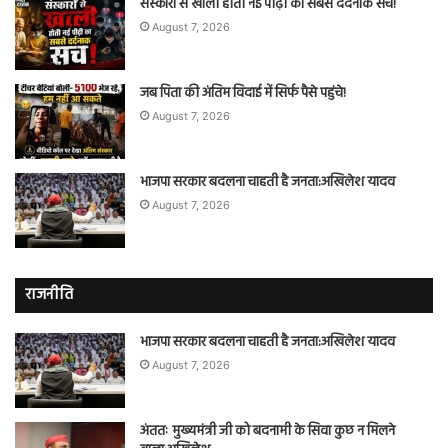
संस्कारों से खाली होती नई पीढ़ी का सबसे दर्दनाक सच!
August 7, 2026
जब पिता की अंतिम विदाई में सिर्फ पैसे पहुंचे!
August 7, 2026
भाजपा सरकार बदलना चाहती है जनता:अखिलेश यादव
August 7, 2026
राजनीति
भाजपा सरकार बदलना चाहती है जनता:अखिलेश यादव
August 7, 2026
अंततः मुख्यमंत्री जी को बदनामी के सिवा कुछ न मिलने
== == ==
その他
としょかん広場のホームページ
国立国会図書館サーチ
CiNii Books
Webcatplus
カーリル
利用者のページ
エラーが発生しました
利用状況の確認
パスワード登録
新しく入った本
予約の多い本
== == ==
Task prompt: Wherever the line holding "संस्कारों से खाली" falls in the entries above, copy exactly from it through the line holding "अंततः मुख्यमंत्री जी", inclusive, and add nothing.

Answer area:
संस्कारों से खाली होती नई पीढ़ी का सबसे दर्दनाक सच!
August 7, 2026
जब पिता की अंतिम विदाई में सिर्फ पैसे पहुंचे!
August 7, 2026
भाजपा सरकार बदलना चाहती है जनता:अखिलेश यादव
August 7, 2026
राजनीति
भाजपा सरकार बदलना चाहती है जनता:अखिलेश यादव
August 7, 2026
अंततः मुख्यमंत्री जी को बदनामी के सिवा कुछ न मिलने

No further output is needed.